Cyber threats continue to be top of mind for businesses globally, with incidents such as information technology outages, ransomware attacks and data breaches ranking first among global business risks for 2023, for the second consecutive year, according to Allianz Global Corporate & Specialty’s annual risk barometer released last month. Its analysis shows that the frequency of ransomware attacks remains elevated, and the average cost of a data breach is at an all-time high of $4.4 million and expected to rise to more than $5 million this year. The war in Ukraine and wider geopolitical tensions have heightened the risk of a large-scale cyberattack by state-sponsored actors.

Meanwhile, at the World Economic Forum gathering of business and finance leaders in Davos, Switzerland, in January, experts predicted that 2023 will be a consequential year for cybersecurity. An expanded threat landscape and increasingly sophisticated cyberattacks were cited. For the first time, widespread cybercrime and cyber insecurity ranked among the most severe risks in the next 10 years in the WEF’s Global Risks Report. Cyberattacks on critical infrastructure also ranked among the most immediate crises with the greatest potential impact on a global scale.
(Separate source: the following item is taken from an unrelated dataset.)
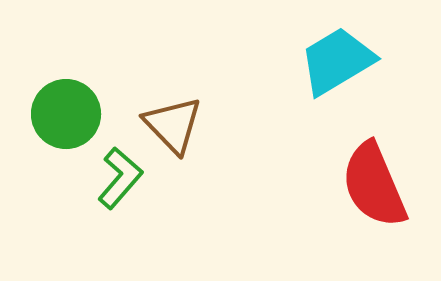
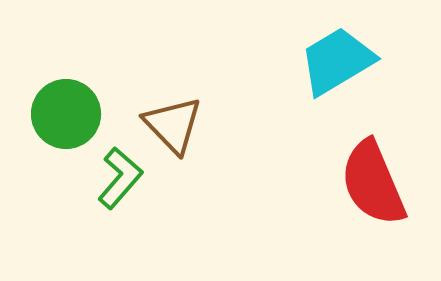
red semicircle: moved 1 px left, 2 px up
The opening weeks of the year appear to have borne this out, with the United Kingdom’s postal service hit by a ransomware attack — suspected to have been caused by a hacker group with links to Russia — that disrupted its international export services. In the United States, thousands of flights were grounded after a computer outage at the Federal Aviation Administration, though late last month the FAA continued to say that it had so far found no evidence of a cyberattack or malicious intent.
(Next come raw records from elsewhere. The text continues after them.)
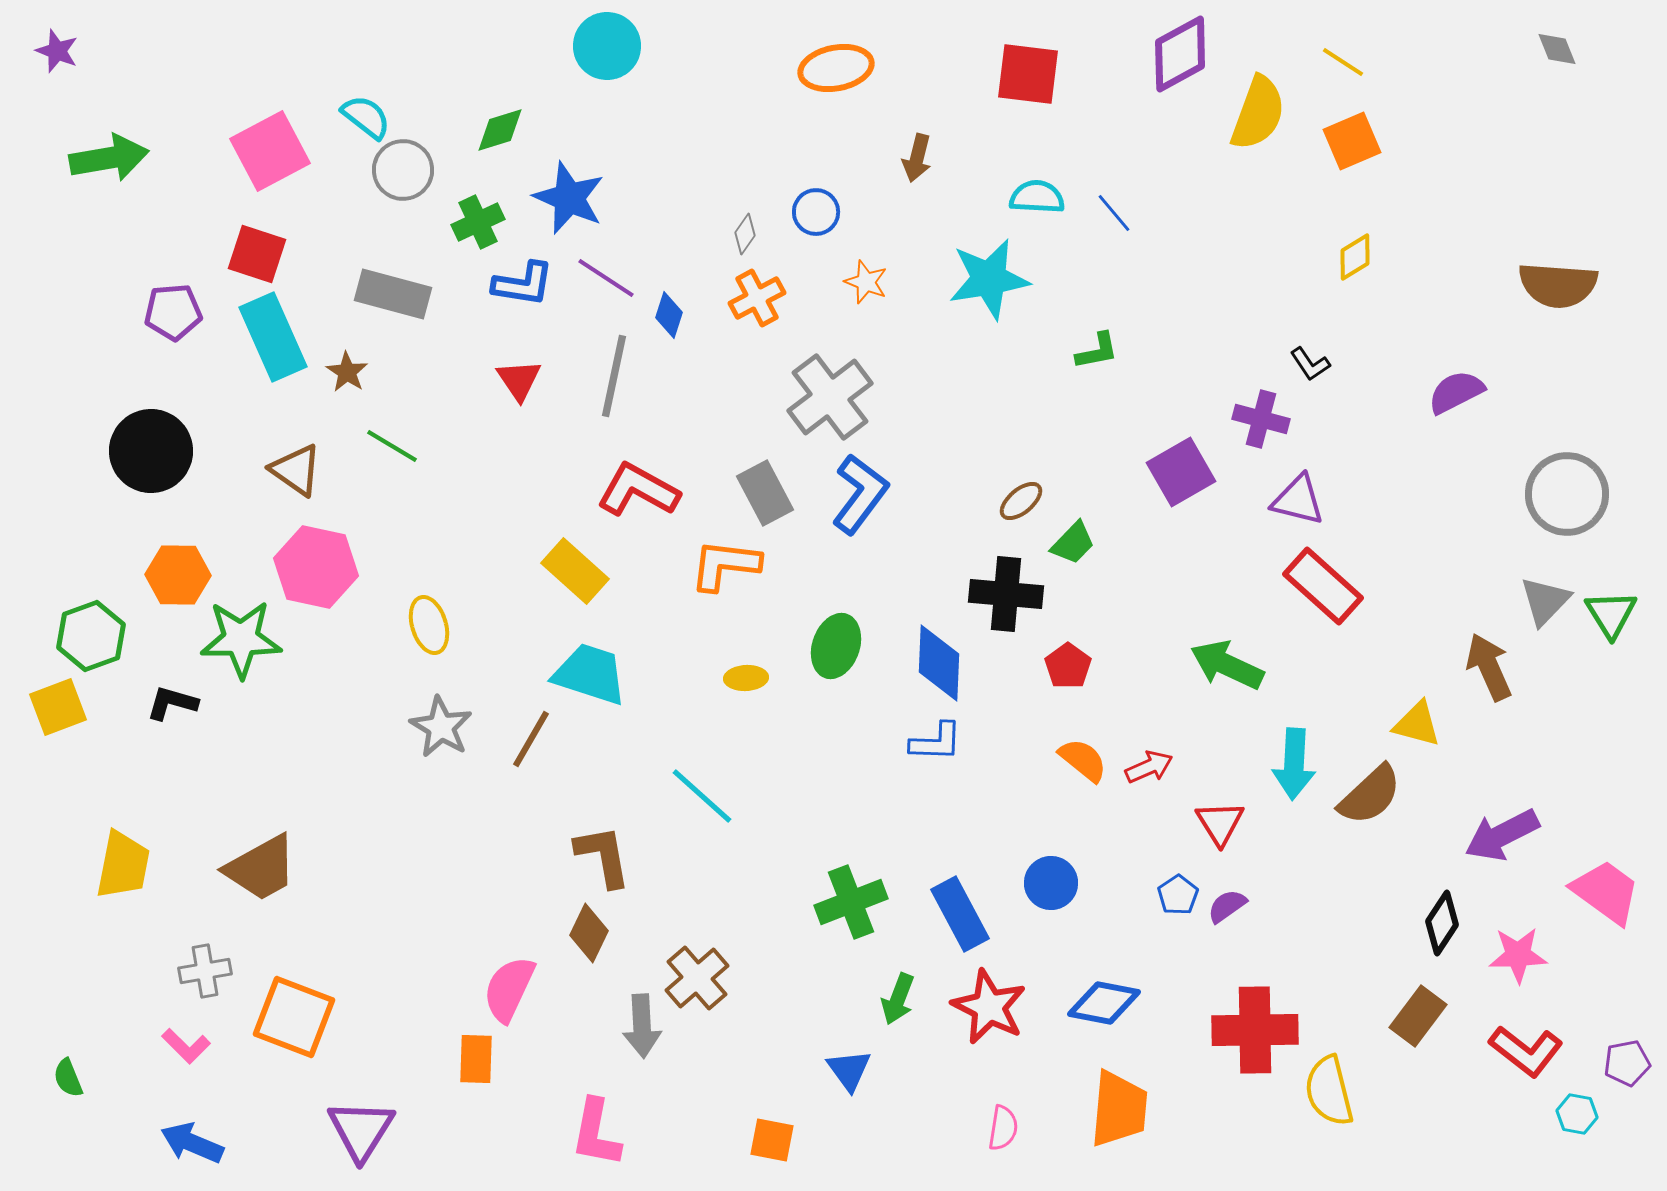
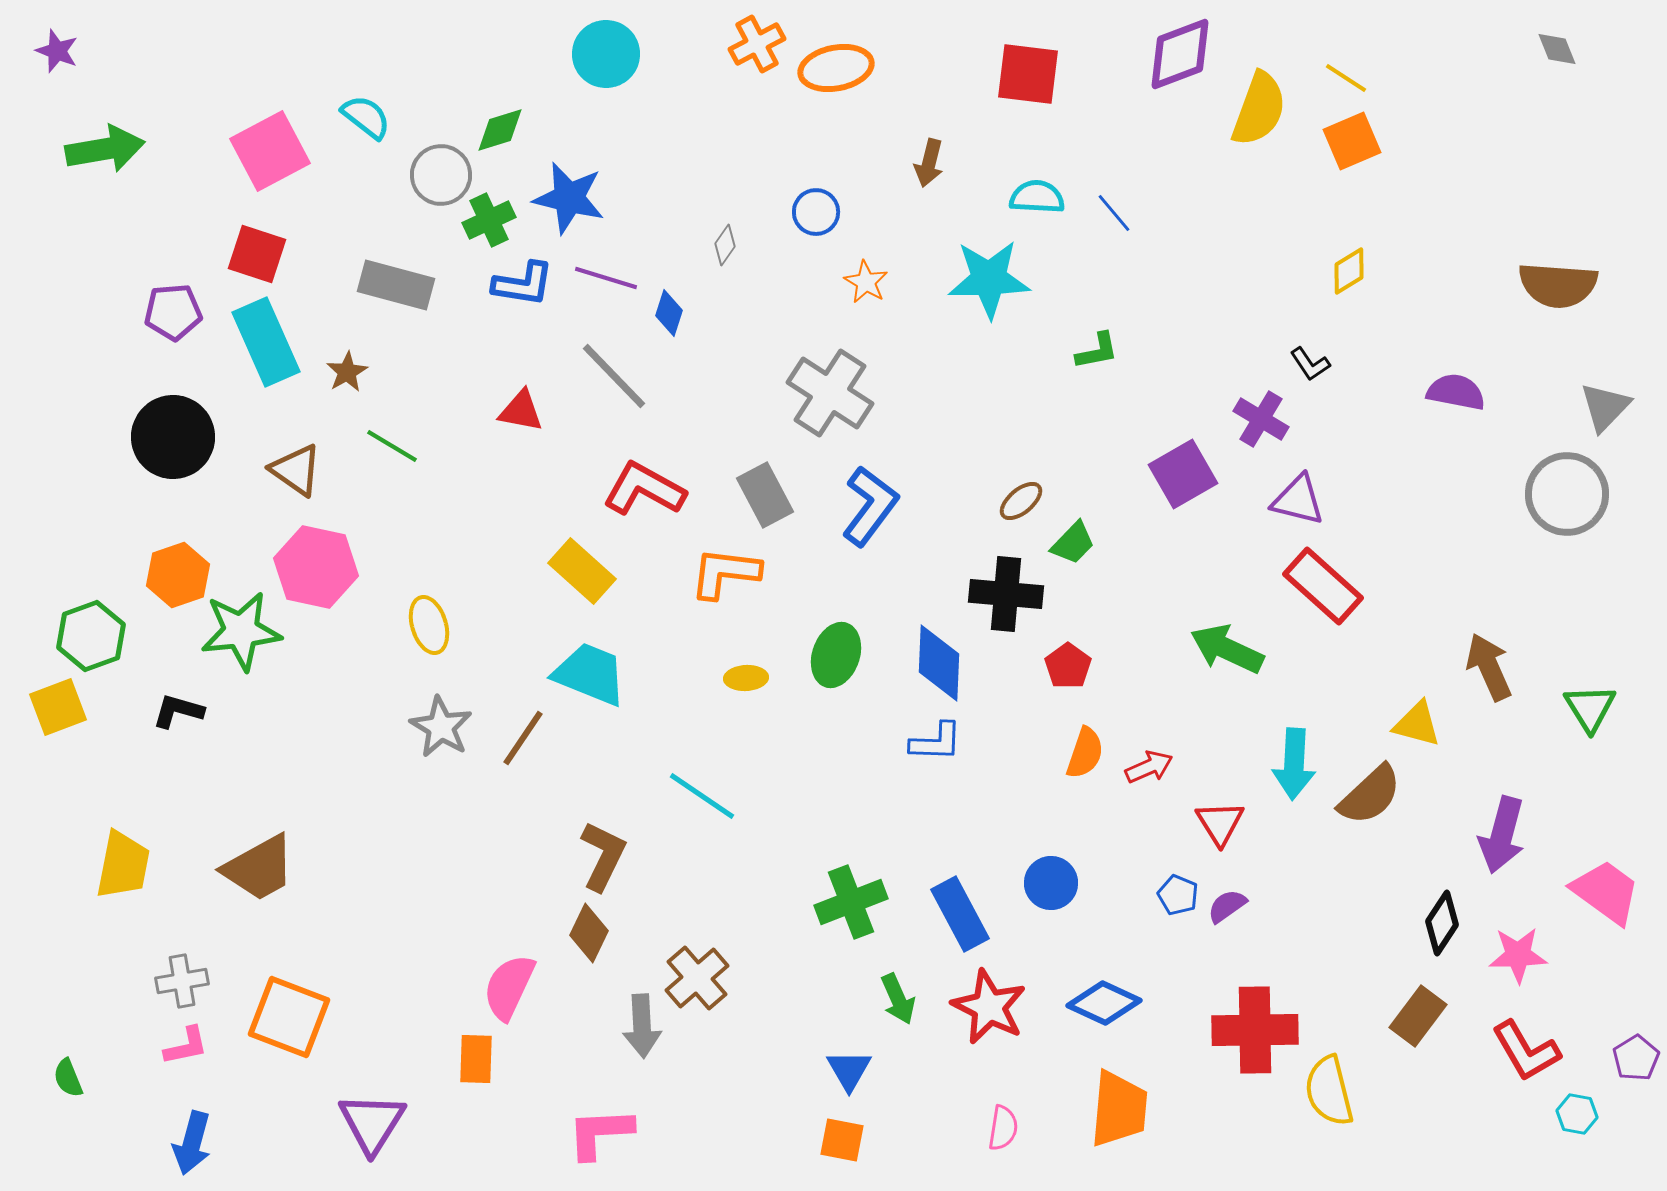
cyan circle at (607, 46): moved 1 px left, 8 px down
purple diamond at (1180, 54): rotated 8 degrees clockwise
yellow line at (1343, 62): moved 3 px right, 16 px down
yellow semicircle at (1258, 113): moved 1 px right, 4 px up
green arrow at (109, 158): moved 4 px left, 9 px up
brown arrow at (917, 158): moved 12 px right, 5 px down
gray circle at (403, 170): moved 38 px right, 5 px down
blue star at (569, 198): rotated 10 degrees counterclockwise
green cross at (478, 222): moved 11 px right, 2 px up
gray diamond at (745, 234): moved 20 px left, 11 px down
yellow diamond at (1355, 257): moved 6 px left, 14 px down
purple line at (606, 278): rotated 16 degrees counterclockwise
cyan star at (989, 279): rotated 8 degrees clockwise
orange star at (866, 282): rotated 9 degrees clockwise
gray rectangle at (393, 294): moved 3 px right, 9 px up
orange cross at (757, 298): moved 254 px up
blue diamond at (669, 315): moved 2 px up
cyan rectangle at (273, 337): moved 7 px left, 5 px down
brown star at (347, 372): rotated 9 degrees clockwise
gray line at (614, 376): rotated 56 degrees counterclockwise
red triangle at (519, 380): moved 2 px right, 31 px down; rotated 45 degrees counterclockwise
purple semicircle at (1456, 392): rotated 38 degrees clockwise
gray cross at (830, 397): moved 4 px up; rotated 20 degrees counterclockwise
purple cross at (1261, 419): rotated 16 degrees clockwise
black circle at (151, 451): moved 22 px right, 14 px up
purple square at (1181, 472): moved 2 px right, 2 px down
red L-shape at (638, 490): moved 6 px right, 1 px up
gray rectangle at (765, 493): moved 2 px down
blue L-shape at (860, 494): moved 10 px right, 12 px down
orange L-shape at (725, 565): moved 8 px down
yellow rectangle at (575, 571): moved 7 px right
orange hexagon at (178, 575): rotated 20 degrees counterclockwise
gray triangle at (1545, 601): moved 60 px right, 194 px up
green triangle at (1611, 614): moved 21 px left, 94 px down
green star at (241, 639): moved 8 px up; rotated 6 degrees counterclockwise
green ellipse at (836, 646): moved 9 px down
green arrow at (1227, 665): moved 16 px up
cyan trapezoid at (590, 674): rotated 4 degrees clockwise
black L-shape at (172, 703): moved 6 px right, 8 px down
brown line at (531, 739): moved 8 px left, 1 px up; rotated 4 degrees clockwise
orange semicircle at (1083, 760): moved 2 px right, 7 px up; rotated 70 degrees clockwise
cyan line at (702, 796): rotated 8 degrees counterclockwise
purple arrow at (1502, 835): rotated 48 degrees counterclockwise
brown L-shape at (603, 856): rotated 36 degrees clockwise
brown trapezoid at (261, 868): moved 2 px left
blue pentagon at (1178, 895): rotated 15 degrees counterclockwise
gray cross at (205, 971): moved 23 px left, 10 px down
pink semicircle at (509, 989): moved 2 px up
green arrow at (898, 999): rotated 45 degrees counterclockwise
blue diamond at (1104, 1003): rotated 14 degrees clockwise
orange square at (294, 1017): moved 5 px left
pink L-shape at (186, 1046): rotated 57 degrees counterclockwise
red L-shape at (1526, 1051): rotated 22 degrees clockwise
purple pentagon at (1627, 1063): moved 9 px right, 5 px up; rotated 21 degrees counterclockwise
blue triangle at (849, 1070): rotated 6 degrees clockwise
purple triangle at (361, 1130): moved 11 px right, 7 px up
pink L-shape at (596, 1133): moved 4 px right; rotated 76 degrees clockwise
orange square at (772, 1140): moved 70 px right
blue arrow at (192, 1143): rotated 98 degrees counterclockwise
Meanwhile, global geopolitical instability has helped to close the perception gap between business and cyber leaders on the importance of cyber risk management, with 91% believing that a far-reaching, catastrophic cyber event is at least somewhat likely in the next two years, based on their responses to the WEF 2023 Global Cybersecurity Outlook report. Both business and cyber leaders have a clearer view of their organizations’ cyber capabilities and vulnerabilities, and cyber issues are more integrated into enterprise risk management and are receiving more board focus. 

 

But there is still more work to do. While cyber and business leaders and boards of directors are communicating more frequently on strategies to overcome cyber threats, they speak very different languages. Cybersecurity experts need to speak less technical jargon, while boards need to help them understand what assets and processes should be prioritized for protection, the WEF report said.
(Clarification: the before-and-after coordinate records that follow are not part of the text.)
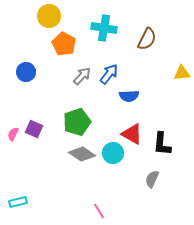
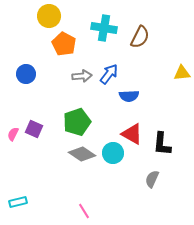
brown semicircle: moved 7 px left, 2 px up
blue circle: moved 2 px down
gray arrow: rotated 42 degrees clockwise
pink line: moved 15 px left
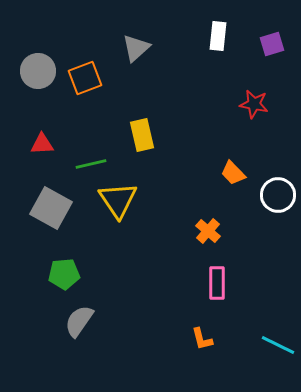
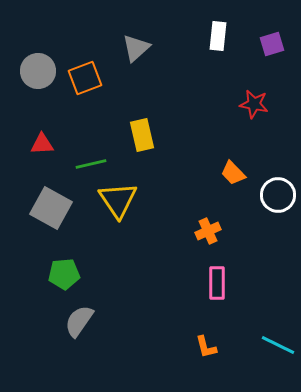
orange cross: rotated 25 degrees clockwise
orange L-shape: moved 4 px right, 8 px down
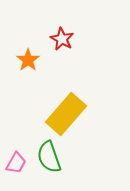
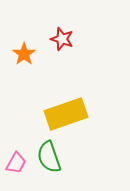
red star: rotated 10 degrees counterclockwise
orange star: moved 4 px left, 6 px up
yellow rectangle: rotated 30 degrees clockwise
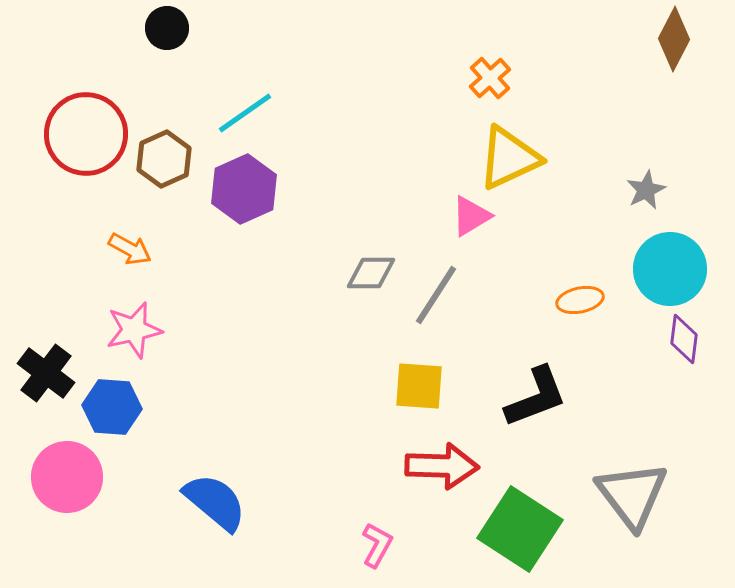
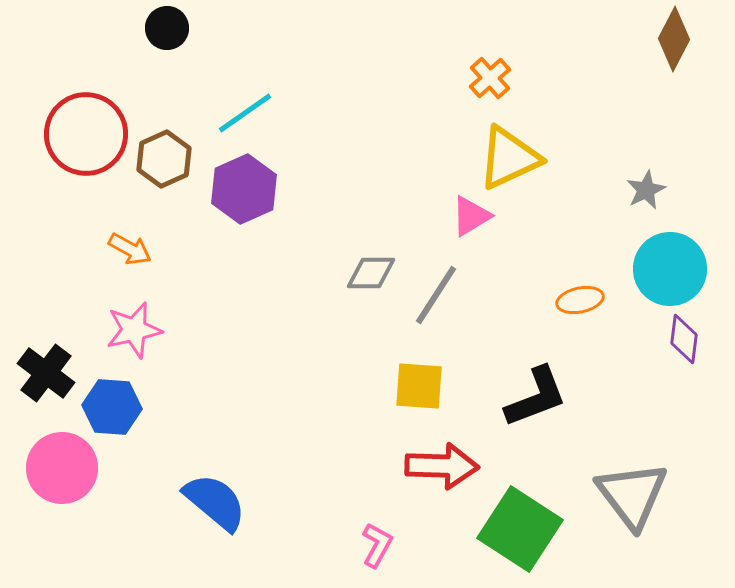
pink circle: moved 5 px left, 9 px up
For risk managers and insurers, figuring out ways to mitigate and underwrite cyber risks continues to be challenging. In an interview on page 13, Jennifer Santiago, 2023 president of the Risk & Insurance Management Society Inc. and director, risk management and safety at Wakefern Food Corp., talks about how risk managers face an erosion of coverage, capacity and cost when placing cyber coverage for their organizations. Risk managers fear that fewer markets will be willing to write cyber and more exclusions will be introduced, what Ms. Santiago dubs “a Swiss cheese policy.” That’s why many risk managers believe creating a federal backstop to help deal with cyber risks — both large-scale cyber incidents and day-to-day cyber risks — is critical. While the devil is in the details on how such a program would be structured, momentum is growing inside the risk management community toward a solution that could ease some of the market pressures exacerbated by near-daily cyberattacks and be a positive step for policyholders. But to have any chance of passage soon in a bitterly divided Congress, insurers need to get fully on board, too.